Von Wut gezeichnet

von Redaktion

Nora Krug illustriert den Alltag im Krieg

VON CHRISTINA HORSTEN

Ein Jahr lang hat die Illustratorin Nora Krug nach Beginn des russischen Angriffskrieges auf die Ukraine den Alltag einer Journalistin in Kiew und eines Künstlers in St. Petersburg begleitet. Etwa im Wochentakt gaben ihr die beiden Updates über ihr Leben, ihre Arbeit, ihre Familien, ihre Ängste und ihre Sorgen. Herausgekommen ist das gerade auf Deutsch im Penguin-Verlag erschienene Buch „Im Krieg. Zwei illustrierte Tagebücher aus Kiew und St. Petersburg“. Während die ukrainische Journalistin versucht, ihre Familie in Dänemark in Sicherheit zu bringen und trotzdem immer wieder auch von der Front zu berichten, überlegt der russische Künstler, der mit dem Angriffskrieg seines Landes auf die Ukraine nicht einverstanden ist, wie er mit seiner Familie Russland verlassen kann.

„Für mich als Deutsche war das einfach ein sehr intensives Erlebnis, den Kriegsbeginn mitzubekommen aus der Ferne“, sagt die 1977 in Karlsruhe geborene Krug in ihrem Haus in Brooklyn. „Und man fühlt sich ja sehr hilflos. Ich würde mal sagen, in all meinen Büchern geht es eigentlich darum, dass ich gegen dieses Gefühl der Hilflosigkeit kämpfe und auch gegen die Wut, die man empfindet, wenn man hilflos solchen Dingen, die in der Welt passieren, tagtäglich gegenübersteht.“

Bereits in den ersten Kriegstagen 2022 kontaktierte Krug die Ukrainerin und den Russen, die sie zufällig und flüchtig kannte. „Ich habe sie gefragt, wie es sich für sie anfühlt, wie sie jetzt mit dieser neuen Realität umgehen.
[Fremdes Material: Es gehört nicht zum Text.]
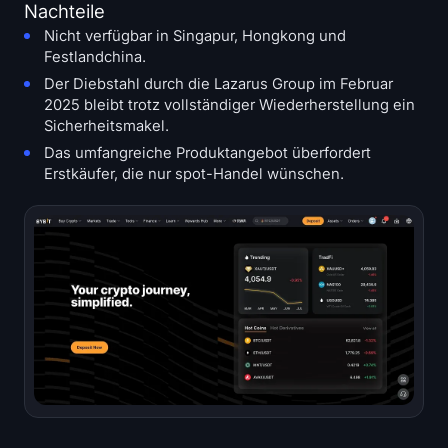
Nachteile
Nicht verfügbar in Singapur, Hongkong und
Festlandchina.
Der Diebstahl durch die Lazarus Group im Februar
2025 bleibt trotz vollständiger Wiederherstellung ein
Sicherheitsmakel.
Das umfangreiche Produktangebot überfordert
Erstkäufer, die nur spot-Handel wünschen.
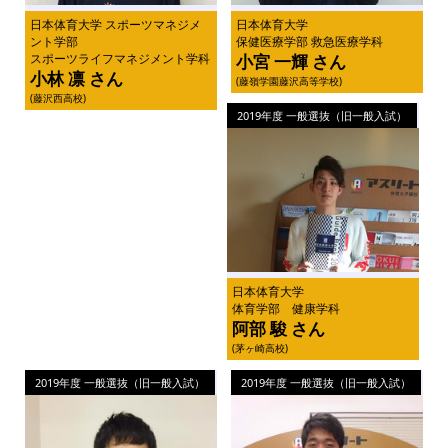
日本体育大学 スポーツマネジメ
日本体育大学
ント学部
保健医療学部 救急医療学科
スポーツライフマネジメント学科
小宮 一輝 さん
小林 凛 さん
(藤嶺学園藤沢高等学校)
(藤沢西高校)
2019年度 一般選抜（旧一般入試）
日本体育大学
体育学部 健康学科
阿部 駿 さん
(茅ヶ崎高校)
2019年度 一般選抜（旧一般入試）
2019年度 一般選抜（旧一般入試）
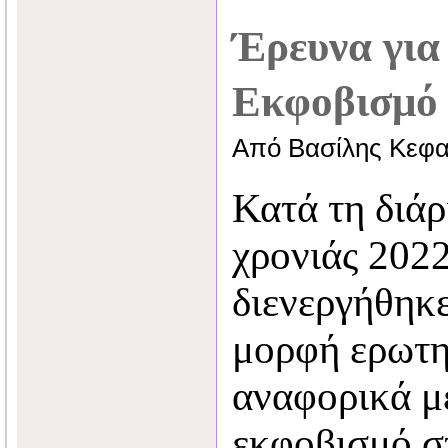
Έρευνα για
Εκφοβισμό
Από Βασίλης Κεφα
Κατά τη διάρ
χρονιάς 202
διενεργήθηκε
μορφή ερωτη
αναφορικά μ
εκφοβισμό σ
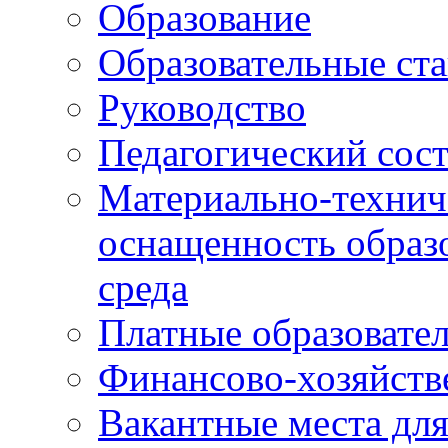
Образование
Образовательные ста
Руководство
Педагогический сост
Материально-технич
оснащенность образо
среда
Платные образовате
Финансово-хозяйств
Вакантные места дл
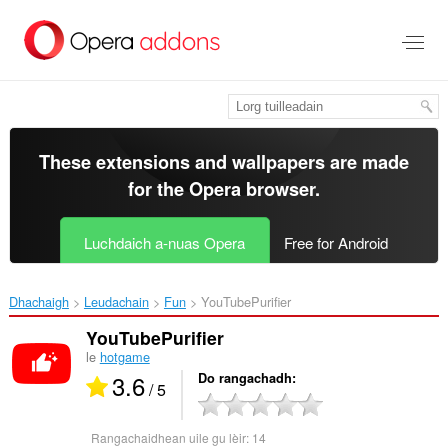
Thoir
leum
gun
phrìomh
shusbaint
These extensions and wallpapers are made
for the
Opera browser
.
Luchdaich a-nuas Opera
Free for Android
Dhachaigh
Leudachain
Fun
YouTubePurifier‎
YouTubePurifier
le
hotgame
3.6
Do rangachadh
/ 5
Rangachaidhean uile gu lèir:
14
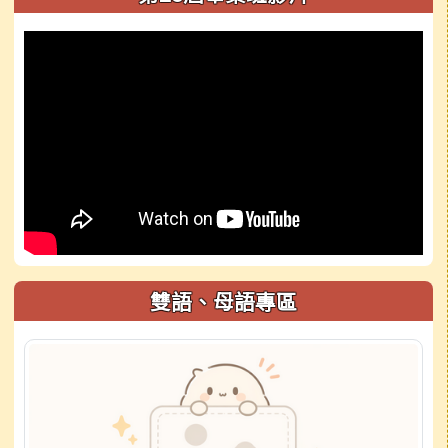
雙語、母語專區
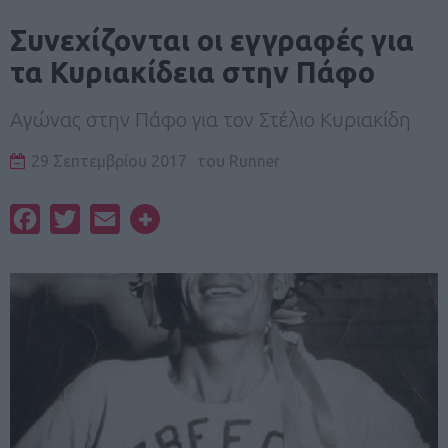
Συνεχίζονται οι εγγραφές για
τα Κυριακίδεια στην Πάφο
Αγώνας στην Πάφο για τον Στέλιο Κυριακίδη
29 Σεπτεμβρίου 2017
του
Runner
Facebook
Twitter
Email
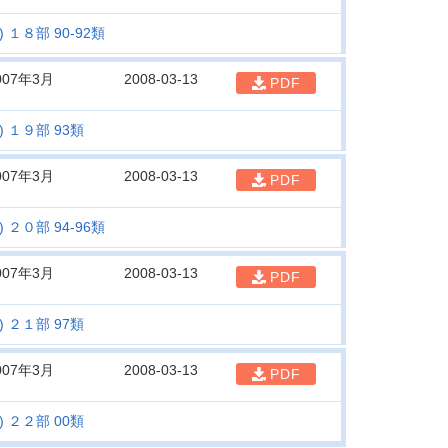
１８部 90-92類
007年3月
2008-03-13
PDF
 １９部 93類
007年3月
2008-03-13
PDF
２０部 94-96類
007年3月
2008-03-13
PDF
 ２１部 97類
007年3月
2008-03-13
PDF
 ２２部 00類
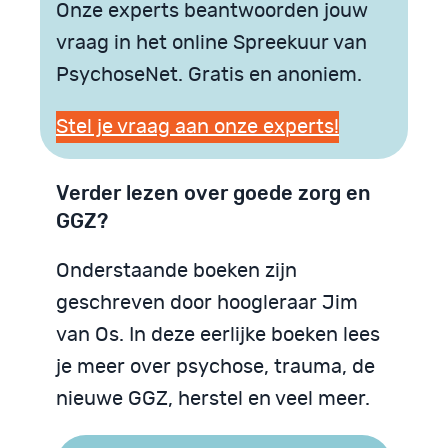
Onze experts beantwoorden jouw
vraag in het online Spreekuur van
PsychoseNet. Gratis en anoniem.
Stel je vraag aan onze experts!
Verder lezen over goede zorg en
GGZ?
Onderstaande boeken zijn
geschreven door hoogleraar Jim
van Os. In deze eerlijke boeken lees
je meer over psychose, trauma, de
nieuwe GGZ, herstel en veel meer.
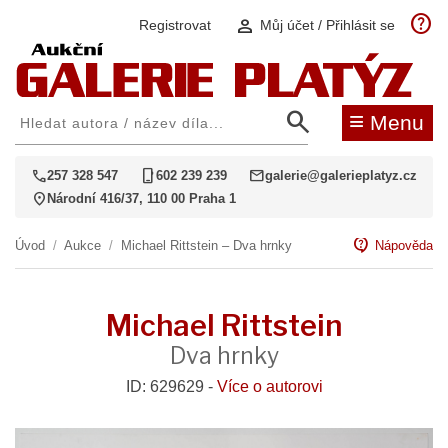
help
person
Registrovat
Můj účet / Přihlásit se
search
≡
Menu
call
phone_iphone
mail
257 328 547
602 239 239
galerie@galerieplatyz.cz
location_on
Národní 416/37, 110 00 Praha 1
contact_support
Úvod
/
Aukce
/
Michael Rittstein – Dva hrnky
Nápověda
Michael Rittstein
Dva hrnky
ID: 629629 -
Více o autorovi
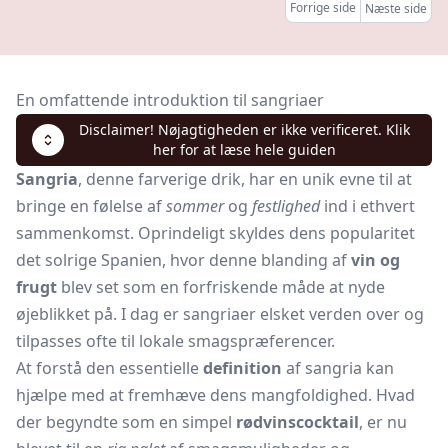
Forrige side
Næste side
En omfattende introduktion til sangriaer
Disclaimer! Nøjagtigheden er ikke verificeret. Klik
her for at læse hele guiden
Sangria
, denne farverige drik, har en unik evne til at
bringe en følelse af
sommer
og
festlighed
ind i ethvert
sammenkomst. Oprindeligt skyldes dens popularitet
det solrige Spanien, hvor denne blanding af
vin og
frugt
blev set som en forfriskende måde at nyde
øjeblikket på. I dag er sangriaer elsket verden over og
tilpasses ofte til lokale smagspræferencer.
At forstå den essentielle
definition
af sangria kan
hjælpe med at fremhæve dens mangfoldighed. Hvad
der begyndte som en simpel
rødvinscocktail
, er nu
Beide haben sofort geantwortet – und ich habe gemerkt, diese Antworten sind so roh und verschaffen uns einfach so einen tiefen Einblick in die Alltagserfahrung des Krieges.“ Krug illustriert die Antworten und veröffentlicht sie zunächst in der „Los Angeles Times“, bevor sie im vergangenen Jahr auf Englisch und nun auf Deutsch als Buch erschienen.

Zuvor hat die bereits vielfach preisgekrönte Illustratorin, die seit dem Studium in New York lebt, unter anderem das Buch „Über Tyrannei“ des US-Historikers Timothy Snyder illustriert und in dem 2018 erschienenen „Heimat“ ihre deutsche Familiengeschichte in Hinblick auf den Nationalsozialismus dokumentiert. „Ich werde oft darauf angesprochen, dass das mutig war, aber für mich ist es eher Neugierde und Gründlichkeit und so eine Kompromisslosigkeit gewesen“, sagt Krug. „Ich wollte das einfach unbedingt wissen, was in meiner Familie passiert ist, weil ich nämlich erst, als ich nach New York kam, gemerkt habe, dass ich gar nichts darüber weiß.“ Das Buch habe ihr geholfen, „konstruktiver mit dieser Schuld umzugehen und mich nicht so paralysiert zu fühlen“.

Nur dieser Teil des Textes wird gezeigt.